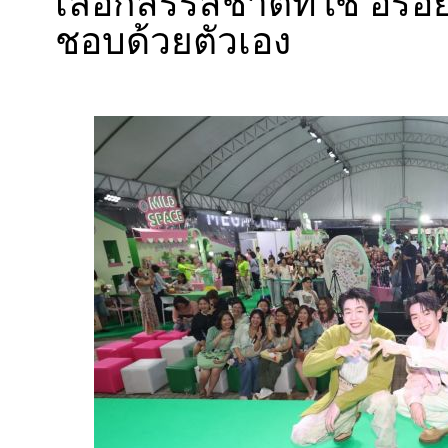
เลือกสรรสชาติที่ใช่ อร่อ
ชอบด้วยตัวเอง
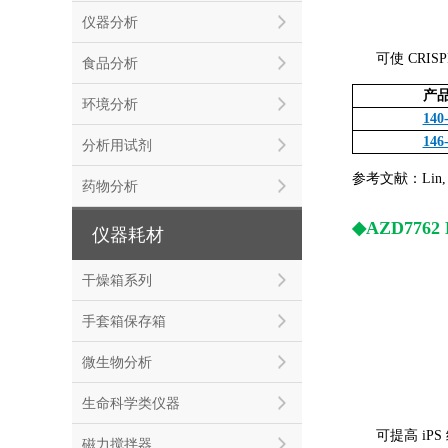
仪器分析
可使 CRI
食品分析
产
环境分析
140
146
分析用试剂
参考文献：Lin, S.,
药物分析
◆AZD7762 
仪器耗材
干燥箱系列
手套箱保存箱
微生物分析
生命科学类仪器
可提高 iPS
磁力搅拌器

────────────────

### TASK GOAL
Where pictures occur in the material above, omit them and return everything else exactly.

### SOLUTION TO THIS EXERCISE
เลือกสรรสชาติที่ใช่ อร่อ
ชอบด้วยตัวเอง
仪器分析
可使 CRI
食品分析
产
环境分析
140
146
分析用试剂
参考文献：Lin, S.,
药物分析
◆AZD7762 
仪器耗材
干燥箱系列
手套箱保存箱
微生物分析
生命科学类仪器
可提高 iPS
磁力搅拌器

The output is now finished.